散歩の九百十四話 金品財宝だらけの部屋
そして、ある意味本拠地というべき場所に向かいました。
ガチャ。
「こちらになります。その、お館様は『天国の間』と呼んでおりましたが……」
「「……」」
「すごーい!」
グロー伯爵家の屋敷の居住スペースの一角にある部屋に案内されると、そこにはとんでもない光景が広がっていた。
シロは部屋の光景に思わずビックリしていたけど、僕とホーネット男爵は思わず閉口してしまった。
部屋中にとんでもない量の金品宝石が飾られていて、豪華な剣や鎧や盾、更にはまるで王様の様な物凄く豪華な刺繍がされた貴族服が飾られていた。

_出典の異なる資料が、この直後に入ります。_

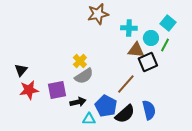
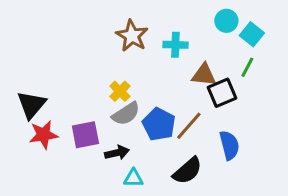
brown star: (98, 14) -> (132, 36), moved, turned -30
cyan cross: (129, 28) -> (175, 45), moved
cyan circle: (151, 38) -> (226, 21), moved
black triangle: (21, 70) -> (31, 105), size x1.5
blue pentagon: (106, 106) -> (159, 124), moved
blue semicircle: (149, 110) -> (229, 145), moved

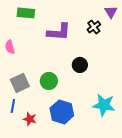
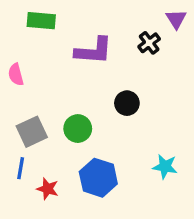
cyan star: (104, 105) -> (165, 167), size x0.7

これを見るだけで、グロー伯爵がどれだけ贅沢をしていたかが直ぐに分かった。
「その、お館様は贅沢をする際には一部の使用人しか入れないエリアで豪華な食事をしたりしておりました。なので、殆どの使用人は、お館様が贅沢な生活をしているとは知りません」
「なんというか、隠蔽工作をしてまで贅沢をしたかったとは。あからさまな贅沢な生活だと多くの人に反感を買うから、こんな事までしていたのだな」
侍従長の説明を聞いたホーネット男爵も、もう呆れてしまっています。
とにかく、鑑定魔法で贅沢をして得た物を確認して押収を進めないと。
僕は、通信用魔導具を使って王城に連絡をしてから鑑定作業と押収作業を進めました。
金品の評価額は専門家に聞かないと分からないから、その辺も含めて王城で確認して貰いましょう。
ごそごそごそ。
「何か見つけたよー!」
「これは何かの物の領収証だな。こういう大事な物の管理もできんとは、貴族として失格だ」
シロとホーネット男爵がタッグを組んで贅沢部屋の捜索を進めていたが、この部屋から大量の証拠品を押収していた。
ホーネット男爵の言う通り、何でこんな物がこの部屋にあるのかという疑問を僕も持っていた。
更にホーネット男爵の私室にも入ったのだけど、これまた大きい宝石をあしらったネックレスや指輪などの金品や装飾品がゴロゴロと出てきた。
うーん、元々グロー伯爵家の物らしい品物が全く出てこないけど、押収品は全てがグロー伯爵の私物だった。
トドメに執事の私室に入ったけど、これまた金品宝石がたくさん出てきた。
仮に罰金が出たとしても、押収した金品で余裕で賄えそうです。
こうして、僕達は夕方まで忙しく作業をして、再び応接室に向かいました。